Description Jitka Kozana 2014-03-04 13:20:40 UTC
EAP 6.3.0.DR1. Failover tests, failure type: undeploy of application. Standalone clients are accessing EJB via servlet. Cache setup: REPL SYNC, DIST SYNC.

After the first undeploy, OOM pergen is thrown. The node has to be killed manually. 

See the server log [1] and [2]. 

[1] https://jenkins.mw.lab.eng.bos.redhat.com/hudson/job/eap-6x-failover-ejb-ejbservlet-undeploy-repl-sync/47/console-perf18/
[2] https://jenkins.mw.lab.eng.bos.redhat.com/hudson/job/eap-6x-failover-ejb-ejbservlet-undeploy-dist-sync/34/console-perf18/

I'll give you a heapdump shortly.

Comment 1 Paul Ferraro 2014-03-04 15:24:38 UTC
There are known classloader leaks in the distributable SFSB implementation in EAP 6.3.  This will be fixed in EAP 7.

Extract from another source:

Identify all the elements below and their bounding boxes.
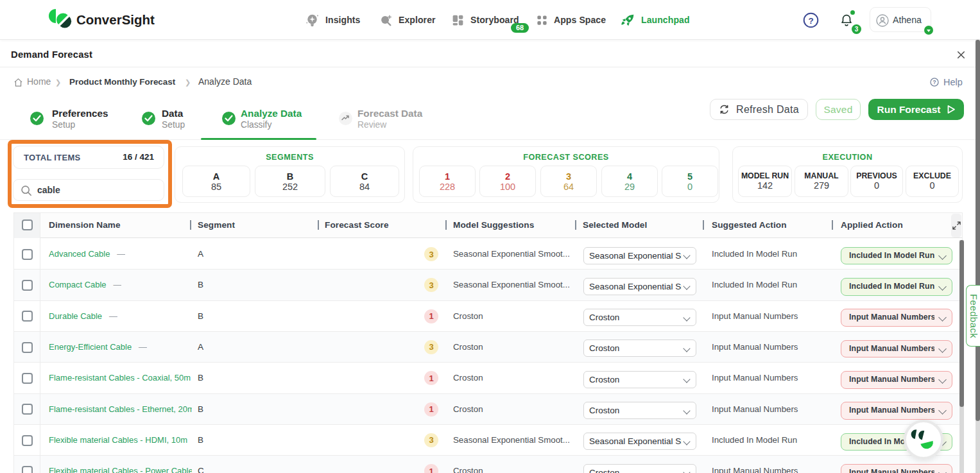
svg-text:?: ?	[933, 79, 936, 85]
svg-text:?: ?	[808, 16, 813, 26]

Comment 2 Radoslav Husar 2014-03-04 16:34:58 UTC
Simply adding e.g. -XX:MaxPermSize=512m avoids the problem in that test. [1]

Looking at heap dump, there I don't see anything else leaking.

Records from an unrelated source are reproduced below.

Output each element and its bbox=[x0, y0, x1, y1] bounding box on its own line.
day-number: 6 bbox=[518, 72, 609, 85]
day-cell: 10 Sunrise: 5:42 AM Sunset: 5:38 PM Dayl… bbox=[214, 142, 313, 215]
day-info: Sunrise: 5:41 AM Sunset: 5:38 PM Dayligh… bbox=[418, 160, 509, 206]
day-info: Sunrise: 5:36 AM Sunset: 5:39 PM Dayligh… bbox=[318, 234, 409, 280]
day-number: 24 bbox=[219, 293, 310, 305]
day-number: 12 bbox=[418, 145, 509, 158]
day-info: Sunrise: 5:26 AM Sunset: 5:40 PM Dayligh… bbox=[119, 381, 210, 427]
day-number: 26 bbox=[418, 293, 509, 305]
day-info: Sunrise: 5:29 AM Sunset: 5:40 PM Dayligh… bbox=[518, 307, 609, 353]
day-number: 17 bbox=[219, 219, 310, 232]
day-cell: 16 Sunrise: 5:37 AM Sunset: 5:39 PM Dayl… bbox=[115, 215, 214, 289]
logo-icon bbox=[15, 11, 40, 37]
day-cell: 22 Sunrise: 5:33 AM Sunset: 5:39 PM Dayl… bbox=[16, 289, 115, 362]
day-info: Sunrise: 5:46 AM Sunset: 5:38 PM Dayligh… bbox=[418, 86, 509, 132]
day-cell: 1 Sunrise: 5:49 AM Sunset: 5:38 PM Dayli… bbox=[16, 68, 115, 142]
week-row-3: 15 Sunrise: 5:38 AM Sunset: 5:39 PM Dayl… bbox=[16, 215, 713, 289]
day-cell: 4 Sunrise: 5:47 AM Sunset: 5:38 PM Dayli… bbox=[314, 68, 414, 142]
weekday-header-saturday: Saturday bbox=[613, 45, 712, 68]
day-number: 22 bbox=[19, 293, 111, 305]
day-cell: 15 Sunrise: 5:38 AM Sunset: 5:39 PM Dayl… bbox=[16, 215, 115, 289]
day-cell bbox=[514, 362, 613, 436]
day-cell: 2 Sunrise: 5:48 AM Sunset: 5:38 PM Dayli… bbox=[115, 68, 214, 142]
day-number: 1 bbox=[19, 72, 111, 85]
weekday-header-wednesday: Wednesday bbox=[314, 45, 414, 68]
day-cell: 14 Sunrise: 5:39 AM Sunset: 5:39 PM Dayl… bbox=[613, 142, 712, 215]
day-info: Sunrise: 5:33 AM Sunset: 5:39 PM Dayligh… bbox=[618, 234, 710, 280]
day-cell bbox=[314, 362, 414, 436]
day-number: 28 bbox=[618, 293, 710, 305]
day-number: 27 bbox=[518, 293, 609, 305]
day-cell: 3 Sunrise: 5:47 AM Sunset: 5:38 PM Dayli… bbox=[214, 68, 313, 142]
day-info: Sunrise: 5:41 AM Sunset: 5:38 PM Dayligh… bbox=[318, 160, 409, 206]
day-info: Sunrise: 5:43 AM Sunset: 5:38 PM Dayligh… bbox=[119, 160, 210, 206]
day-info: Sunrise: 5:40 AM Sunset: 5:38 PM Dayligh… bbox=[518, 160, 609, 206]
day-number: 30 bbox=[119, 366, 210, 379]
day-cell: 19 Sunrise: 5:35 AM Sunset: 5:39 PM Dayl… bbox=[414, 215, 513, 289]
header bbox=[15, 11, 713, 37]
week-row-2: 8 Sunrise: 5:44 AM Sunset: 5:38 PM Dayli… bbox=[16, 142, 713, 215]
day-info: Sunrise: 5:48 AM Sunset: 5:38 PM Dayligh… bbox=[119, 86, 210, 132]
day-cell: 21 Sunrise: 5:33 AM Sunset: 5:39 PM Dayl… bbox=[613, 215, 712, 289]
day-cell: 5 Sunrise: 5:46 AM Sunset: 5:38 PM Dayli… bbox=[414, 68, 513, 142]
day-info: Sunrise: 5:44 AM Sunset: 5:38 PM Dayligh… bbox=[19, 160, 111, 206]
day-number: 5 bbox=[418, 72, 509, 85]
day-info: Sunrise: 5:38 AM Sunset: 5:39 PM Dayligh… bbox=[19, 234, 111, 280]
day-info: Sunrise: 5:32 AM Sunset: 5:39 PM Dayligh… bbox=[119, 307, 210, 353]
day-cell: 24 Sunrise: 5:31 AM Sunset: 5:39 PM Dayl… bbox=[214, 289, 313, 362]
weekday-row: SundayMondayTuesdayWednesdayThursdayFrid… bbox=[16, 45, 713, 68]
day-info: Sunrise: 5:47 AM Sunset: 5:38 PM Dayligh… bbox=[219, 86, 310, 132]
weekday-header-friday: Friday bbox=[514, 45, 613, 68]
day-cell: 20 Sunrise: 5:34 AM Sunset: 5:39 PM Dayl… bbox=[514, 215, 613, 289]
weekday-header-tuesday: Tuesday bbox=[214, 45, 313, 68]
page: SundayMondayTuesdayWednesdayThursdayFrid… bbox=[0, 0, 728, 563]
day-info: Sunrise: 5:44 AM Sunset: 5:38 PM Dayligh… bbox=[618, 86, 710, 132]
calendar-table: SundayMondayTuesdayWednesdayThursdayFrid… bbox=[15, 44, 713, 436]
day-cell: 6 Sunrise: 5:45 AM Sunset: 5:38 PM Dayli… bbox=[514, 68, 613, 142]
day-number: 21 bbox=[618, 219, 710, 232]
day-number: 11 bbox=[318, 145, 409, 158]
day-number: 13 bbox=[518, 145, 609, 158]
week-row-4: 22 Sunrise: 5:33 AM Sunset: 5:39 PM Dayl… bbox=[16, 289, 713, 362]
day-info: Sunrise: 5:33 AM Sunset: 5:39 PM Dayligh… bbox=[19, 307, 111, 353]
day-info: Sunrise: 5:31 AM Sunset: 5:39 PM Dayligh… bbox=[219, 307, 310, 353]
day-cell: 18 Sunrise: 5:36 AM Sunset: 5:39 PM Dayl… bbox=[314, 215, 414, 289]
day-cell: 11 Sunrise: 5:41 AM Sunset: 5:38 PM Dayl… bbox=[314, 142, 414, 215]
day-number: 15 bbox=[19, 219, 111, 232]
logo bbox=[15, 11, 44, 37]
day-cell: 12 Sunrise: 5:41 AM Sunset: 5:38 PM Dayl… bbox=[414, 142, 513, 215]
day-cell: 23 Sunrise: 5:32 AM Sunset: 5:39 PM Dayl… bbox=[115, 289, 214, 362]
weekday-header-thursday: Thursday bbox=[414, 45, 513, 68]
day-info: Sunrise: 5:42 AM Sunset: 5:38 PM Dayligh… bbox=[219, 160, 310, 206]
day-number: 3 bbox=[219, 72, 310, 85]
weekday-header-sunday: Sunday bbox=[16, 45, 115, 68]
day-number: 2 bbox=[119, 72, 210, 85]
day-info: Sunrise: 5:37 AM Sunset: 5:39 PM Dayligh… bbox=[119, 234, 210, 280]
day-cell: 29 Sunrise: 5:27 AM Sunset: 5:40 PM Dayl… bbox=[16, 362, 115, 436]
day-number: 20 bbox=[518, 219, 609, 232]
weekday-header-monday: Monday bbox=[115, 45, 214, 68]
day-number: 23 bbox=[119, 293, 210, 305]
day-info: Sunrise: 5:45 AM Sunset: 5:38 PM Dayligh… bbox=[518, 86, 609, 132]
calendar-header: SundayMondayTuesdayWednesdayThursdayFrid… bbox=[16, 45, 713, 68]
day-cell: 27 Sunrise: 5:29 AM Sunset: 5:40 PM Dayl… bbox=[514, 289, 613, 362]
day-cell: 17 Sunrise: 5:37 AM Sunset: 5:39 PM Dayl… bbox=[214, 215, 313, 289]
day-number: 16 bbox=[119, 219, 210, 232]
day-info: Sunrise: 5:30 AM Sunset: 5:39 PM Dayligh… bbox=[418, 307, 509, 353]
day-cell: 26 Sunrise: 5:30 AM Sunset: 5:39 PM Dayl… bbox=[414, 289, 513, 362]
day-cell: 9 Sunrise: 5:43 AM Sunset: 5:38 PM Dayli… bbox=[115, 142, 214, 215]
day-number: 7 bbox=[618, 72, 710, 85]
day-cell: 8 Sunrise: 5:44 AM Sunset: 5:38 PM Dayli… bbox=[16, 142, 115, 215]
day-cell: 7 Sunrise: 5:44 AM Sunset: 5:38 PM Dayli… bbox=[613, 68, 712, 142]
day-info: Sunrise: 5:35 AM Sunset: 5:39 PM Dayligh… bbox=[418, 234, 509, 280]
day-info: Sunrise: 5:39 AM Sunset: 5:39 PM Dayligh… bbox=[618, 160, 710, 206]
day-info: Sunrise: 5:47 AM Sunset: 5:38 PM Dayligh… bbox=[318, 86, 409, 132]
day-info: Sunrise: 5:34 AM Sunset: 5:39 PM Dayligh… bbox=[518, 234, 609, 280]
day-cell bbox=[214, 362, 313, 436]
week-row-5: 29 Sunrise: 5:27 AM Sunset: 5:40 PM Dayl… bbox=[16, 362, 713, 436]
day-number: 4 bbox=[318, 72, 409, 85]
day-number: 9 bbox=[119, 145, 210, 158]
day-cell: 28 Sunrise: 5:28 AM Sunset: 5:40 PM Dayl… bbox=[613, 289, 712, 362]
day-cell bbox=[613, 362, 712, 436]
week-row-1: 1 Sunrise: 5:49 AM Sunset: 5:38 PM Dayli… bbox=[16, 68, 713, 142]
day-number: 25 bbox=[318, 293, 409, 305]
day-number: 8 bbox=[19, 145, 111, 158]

[1] https://jenkins.mw.lab.eng.bos.redhat.com/hudson/job/rhusar___eap-6x-failover-ejb-ejbservlet-undeploy-repl-sync/5/

Comment 5 Ladislav Thon 2014-03-12 09:00:22 UTC
I've also seen a permgen OOM in https://jenkins.mw.lab.eng.bos.redhat.com/hudson/job/eap-6x-failover-http-session-undeploy-dist-async/45/ (look for "OutOfMemory" in https://jenkins.mw.lab.eng.bos.redhat.com/hudson/job/eap-6x-failover-http-session-undeploy-dist-async/45/console-perf20/), which is a test that doesn't involve EJBs at all.

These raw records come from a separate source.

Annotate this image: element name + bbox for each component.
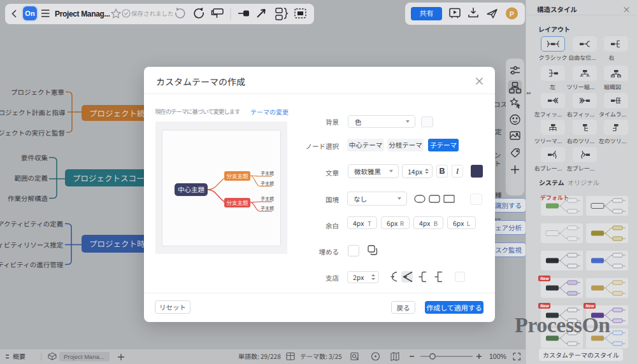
svg-text:単語数: 29/228: 単語数: 29/228 — [238, 351, 281, 361]
svg-text:On: On — [25, 10, 35, 17]
svg-text:概要: 概要 — [13, 351, 25, 361]
svg-text:共有: 共有 — [420, 8, 434, 18]
svg-text:100%: 100% — [489, 353, 506, 360]
svg-text:Project Mana...: Project Mana... — [64, 353, 104, 360]
svg-text:保存されました: 保存されました — [131, 9, 174, 18]
svg-text:Project Manag...: Project Manag... — [55, 10, 110, 18]
svg-text:P: P — [510, 10, 514, 18]
svg-text:テーマ数: 3/25: テーマ数: 3/25 — [300, 351, 342, 361]
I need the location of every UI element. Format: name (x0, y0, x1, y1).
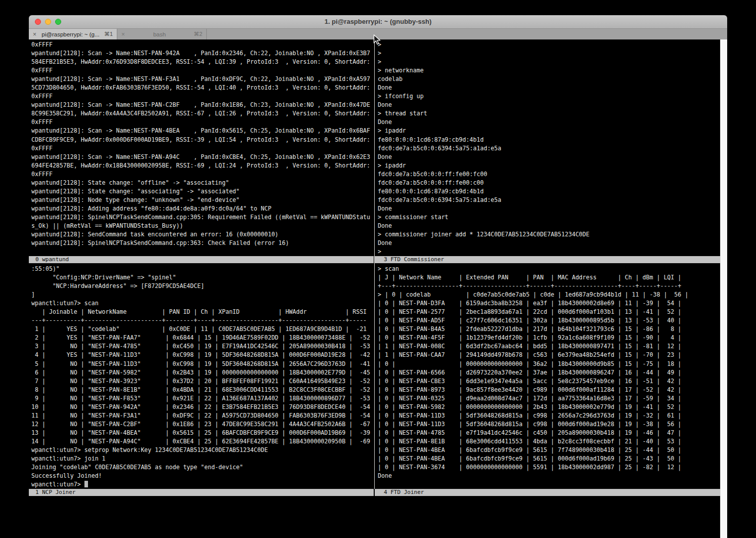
tab-bash[interactable]: × bash ⌘2 (117, 29, 207, 39)
window-title: 1. pi@raspberrypi: ~ (gnubby-ssh) (29, 15, 727, 29)
pane-status-wpantund: 0 wpantund (29, 256, 374, 263)
tab-close-icon[interactable]: × (33, 31, 36, 38)
tab-ssh-label: pi@raspberrypi: ~ (g... (40, 31, 101, 37)
pane-status-ftd-joiner: 4 FTD Joiner (375, 489, 720, 496)
pane-ftd-joiner[interactable]: > scan | J | Network Name | Extended PAN… (378, 265, 720, 481)
mouse-pointer-icon (373, 34, 381, 48)
tab-close-icon[interactable]: × (121, 31, 125, 38)
pane-status-ncp-joiner: 1 NCP Joiner (29, 489, 374, 496)
tab-ssh[interactable]: × pi@raspberrypi: ~ (g... ⌘1 (29, 29, 117, 39)
prompt-text: wpanctl:utun7> (31, 481, 84, 488)
tab-bash-shortcut: ⌘2 (194, 31, 202, 37)
pane-ftd-commissioner[interactable]: > > > > networkname codelab Done > ifcon… (378, 40, 720, 257)
terminal-window: 1. pi@raspberrypi: ~ (gnubby-ssh) × pi@r… (29, 15, 727, 538)
tab-ssh-shortcut: ⌘1 (104, 31, 113, 37)
pane-ncp-joiner[interactable]: :55:05)" "Config:NCP:DriverName" => "spi… (31, 265, 374, 481)
ncp-joiner-prompt-line[interactable]: wpanctl:utun7> (31, 480, 88, 489)
pane-wpantund-log[interactable]: 0xFFFF wpantund[2128]: Scan -> Name:NEST… (31, 40, 374, 249)
pane-status-ftd-commissioner: 3 FTD Commissioner (375, 256, 720, 263)
tab-bash-label: bash (128, 31, 191, 37)
terminal-cursor (84, 481, 88, 487)
scrollbar[interactable] (720, 39, 727, 538)
pane-divider[interactable] (374, 39, 375, 489)
terminal-area: 0xFFFF wpantund[2128]: Scan -> Name:NEST… (29, 39, 727, 538)
window-titlebar[interactable]: 1. pi@raspberrypi: ~ (gnubby-ssh) (29, 15, 727, 29)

Note that I didn't dig deeper yet, so this might be a separate issue; I writing it here for now, though.

Comment 6 Ladislav Thon 2014-03-12 09:52:14 UTC
I was a bit too fast, there's another case here: https://jenkins.mw.lab.eng.bos.redhat.com/hudson/job/eap-6x-failover-http-session-undeploy-dist-sync/42/ -- funny thing in this case is that OOM happens during shutdown (both on perf19 and perf20).

Comment 7 Paul Ferraro 2014-03-12 14:13:12 UTC
"After redeploy of application using distributable SFSB EJB3, an OOM is thrown."
This not a categorically true statement.  The clustering testsuite has several tests that undeploy an application using distributable SFSBs, and they do not cause OOMs.  So, no, the results of this test run do not necessarily correspond to the behavior that customers will see.

To clarify the scope of the problem: Currently, SFSB instances for all SFSB types from all deployments are stored in a single cache instance.  When a deployment containing clustered SFSB is undeployed, any associated SFSB instances will remain in memory (although still subject to passivation), and that memory will not be completely freed until all deployments containing clustered SFSBs are undeployed (on that node). Only then will that global cache instance shutdown. This has been a problem since EAP 6.0 and will remain so until the new implementation found in WildFly is productized.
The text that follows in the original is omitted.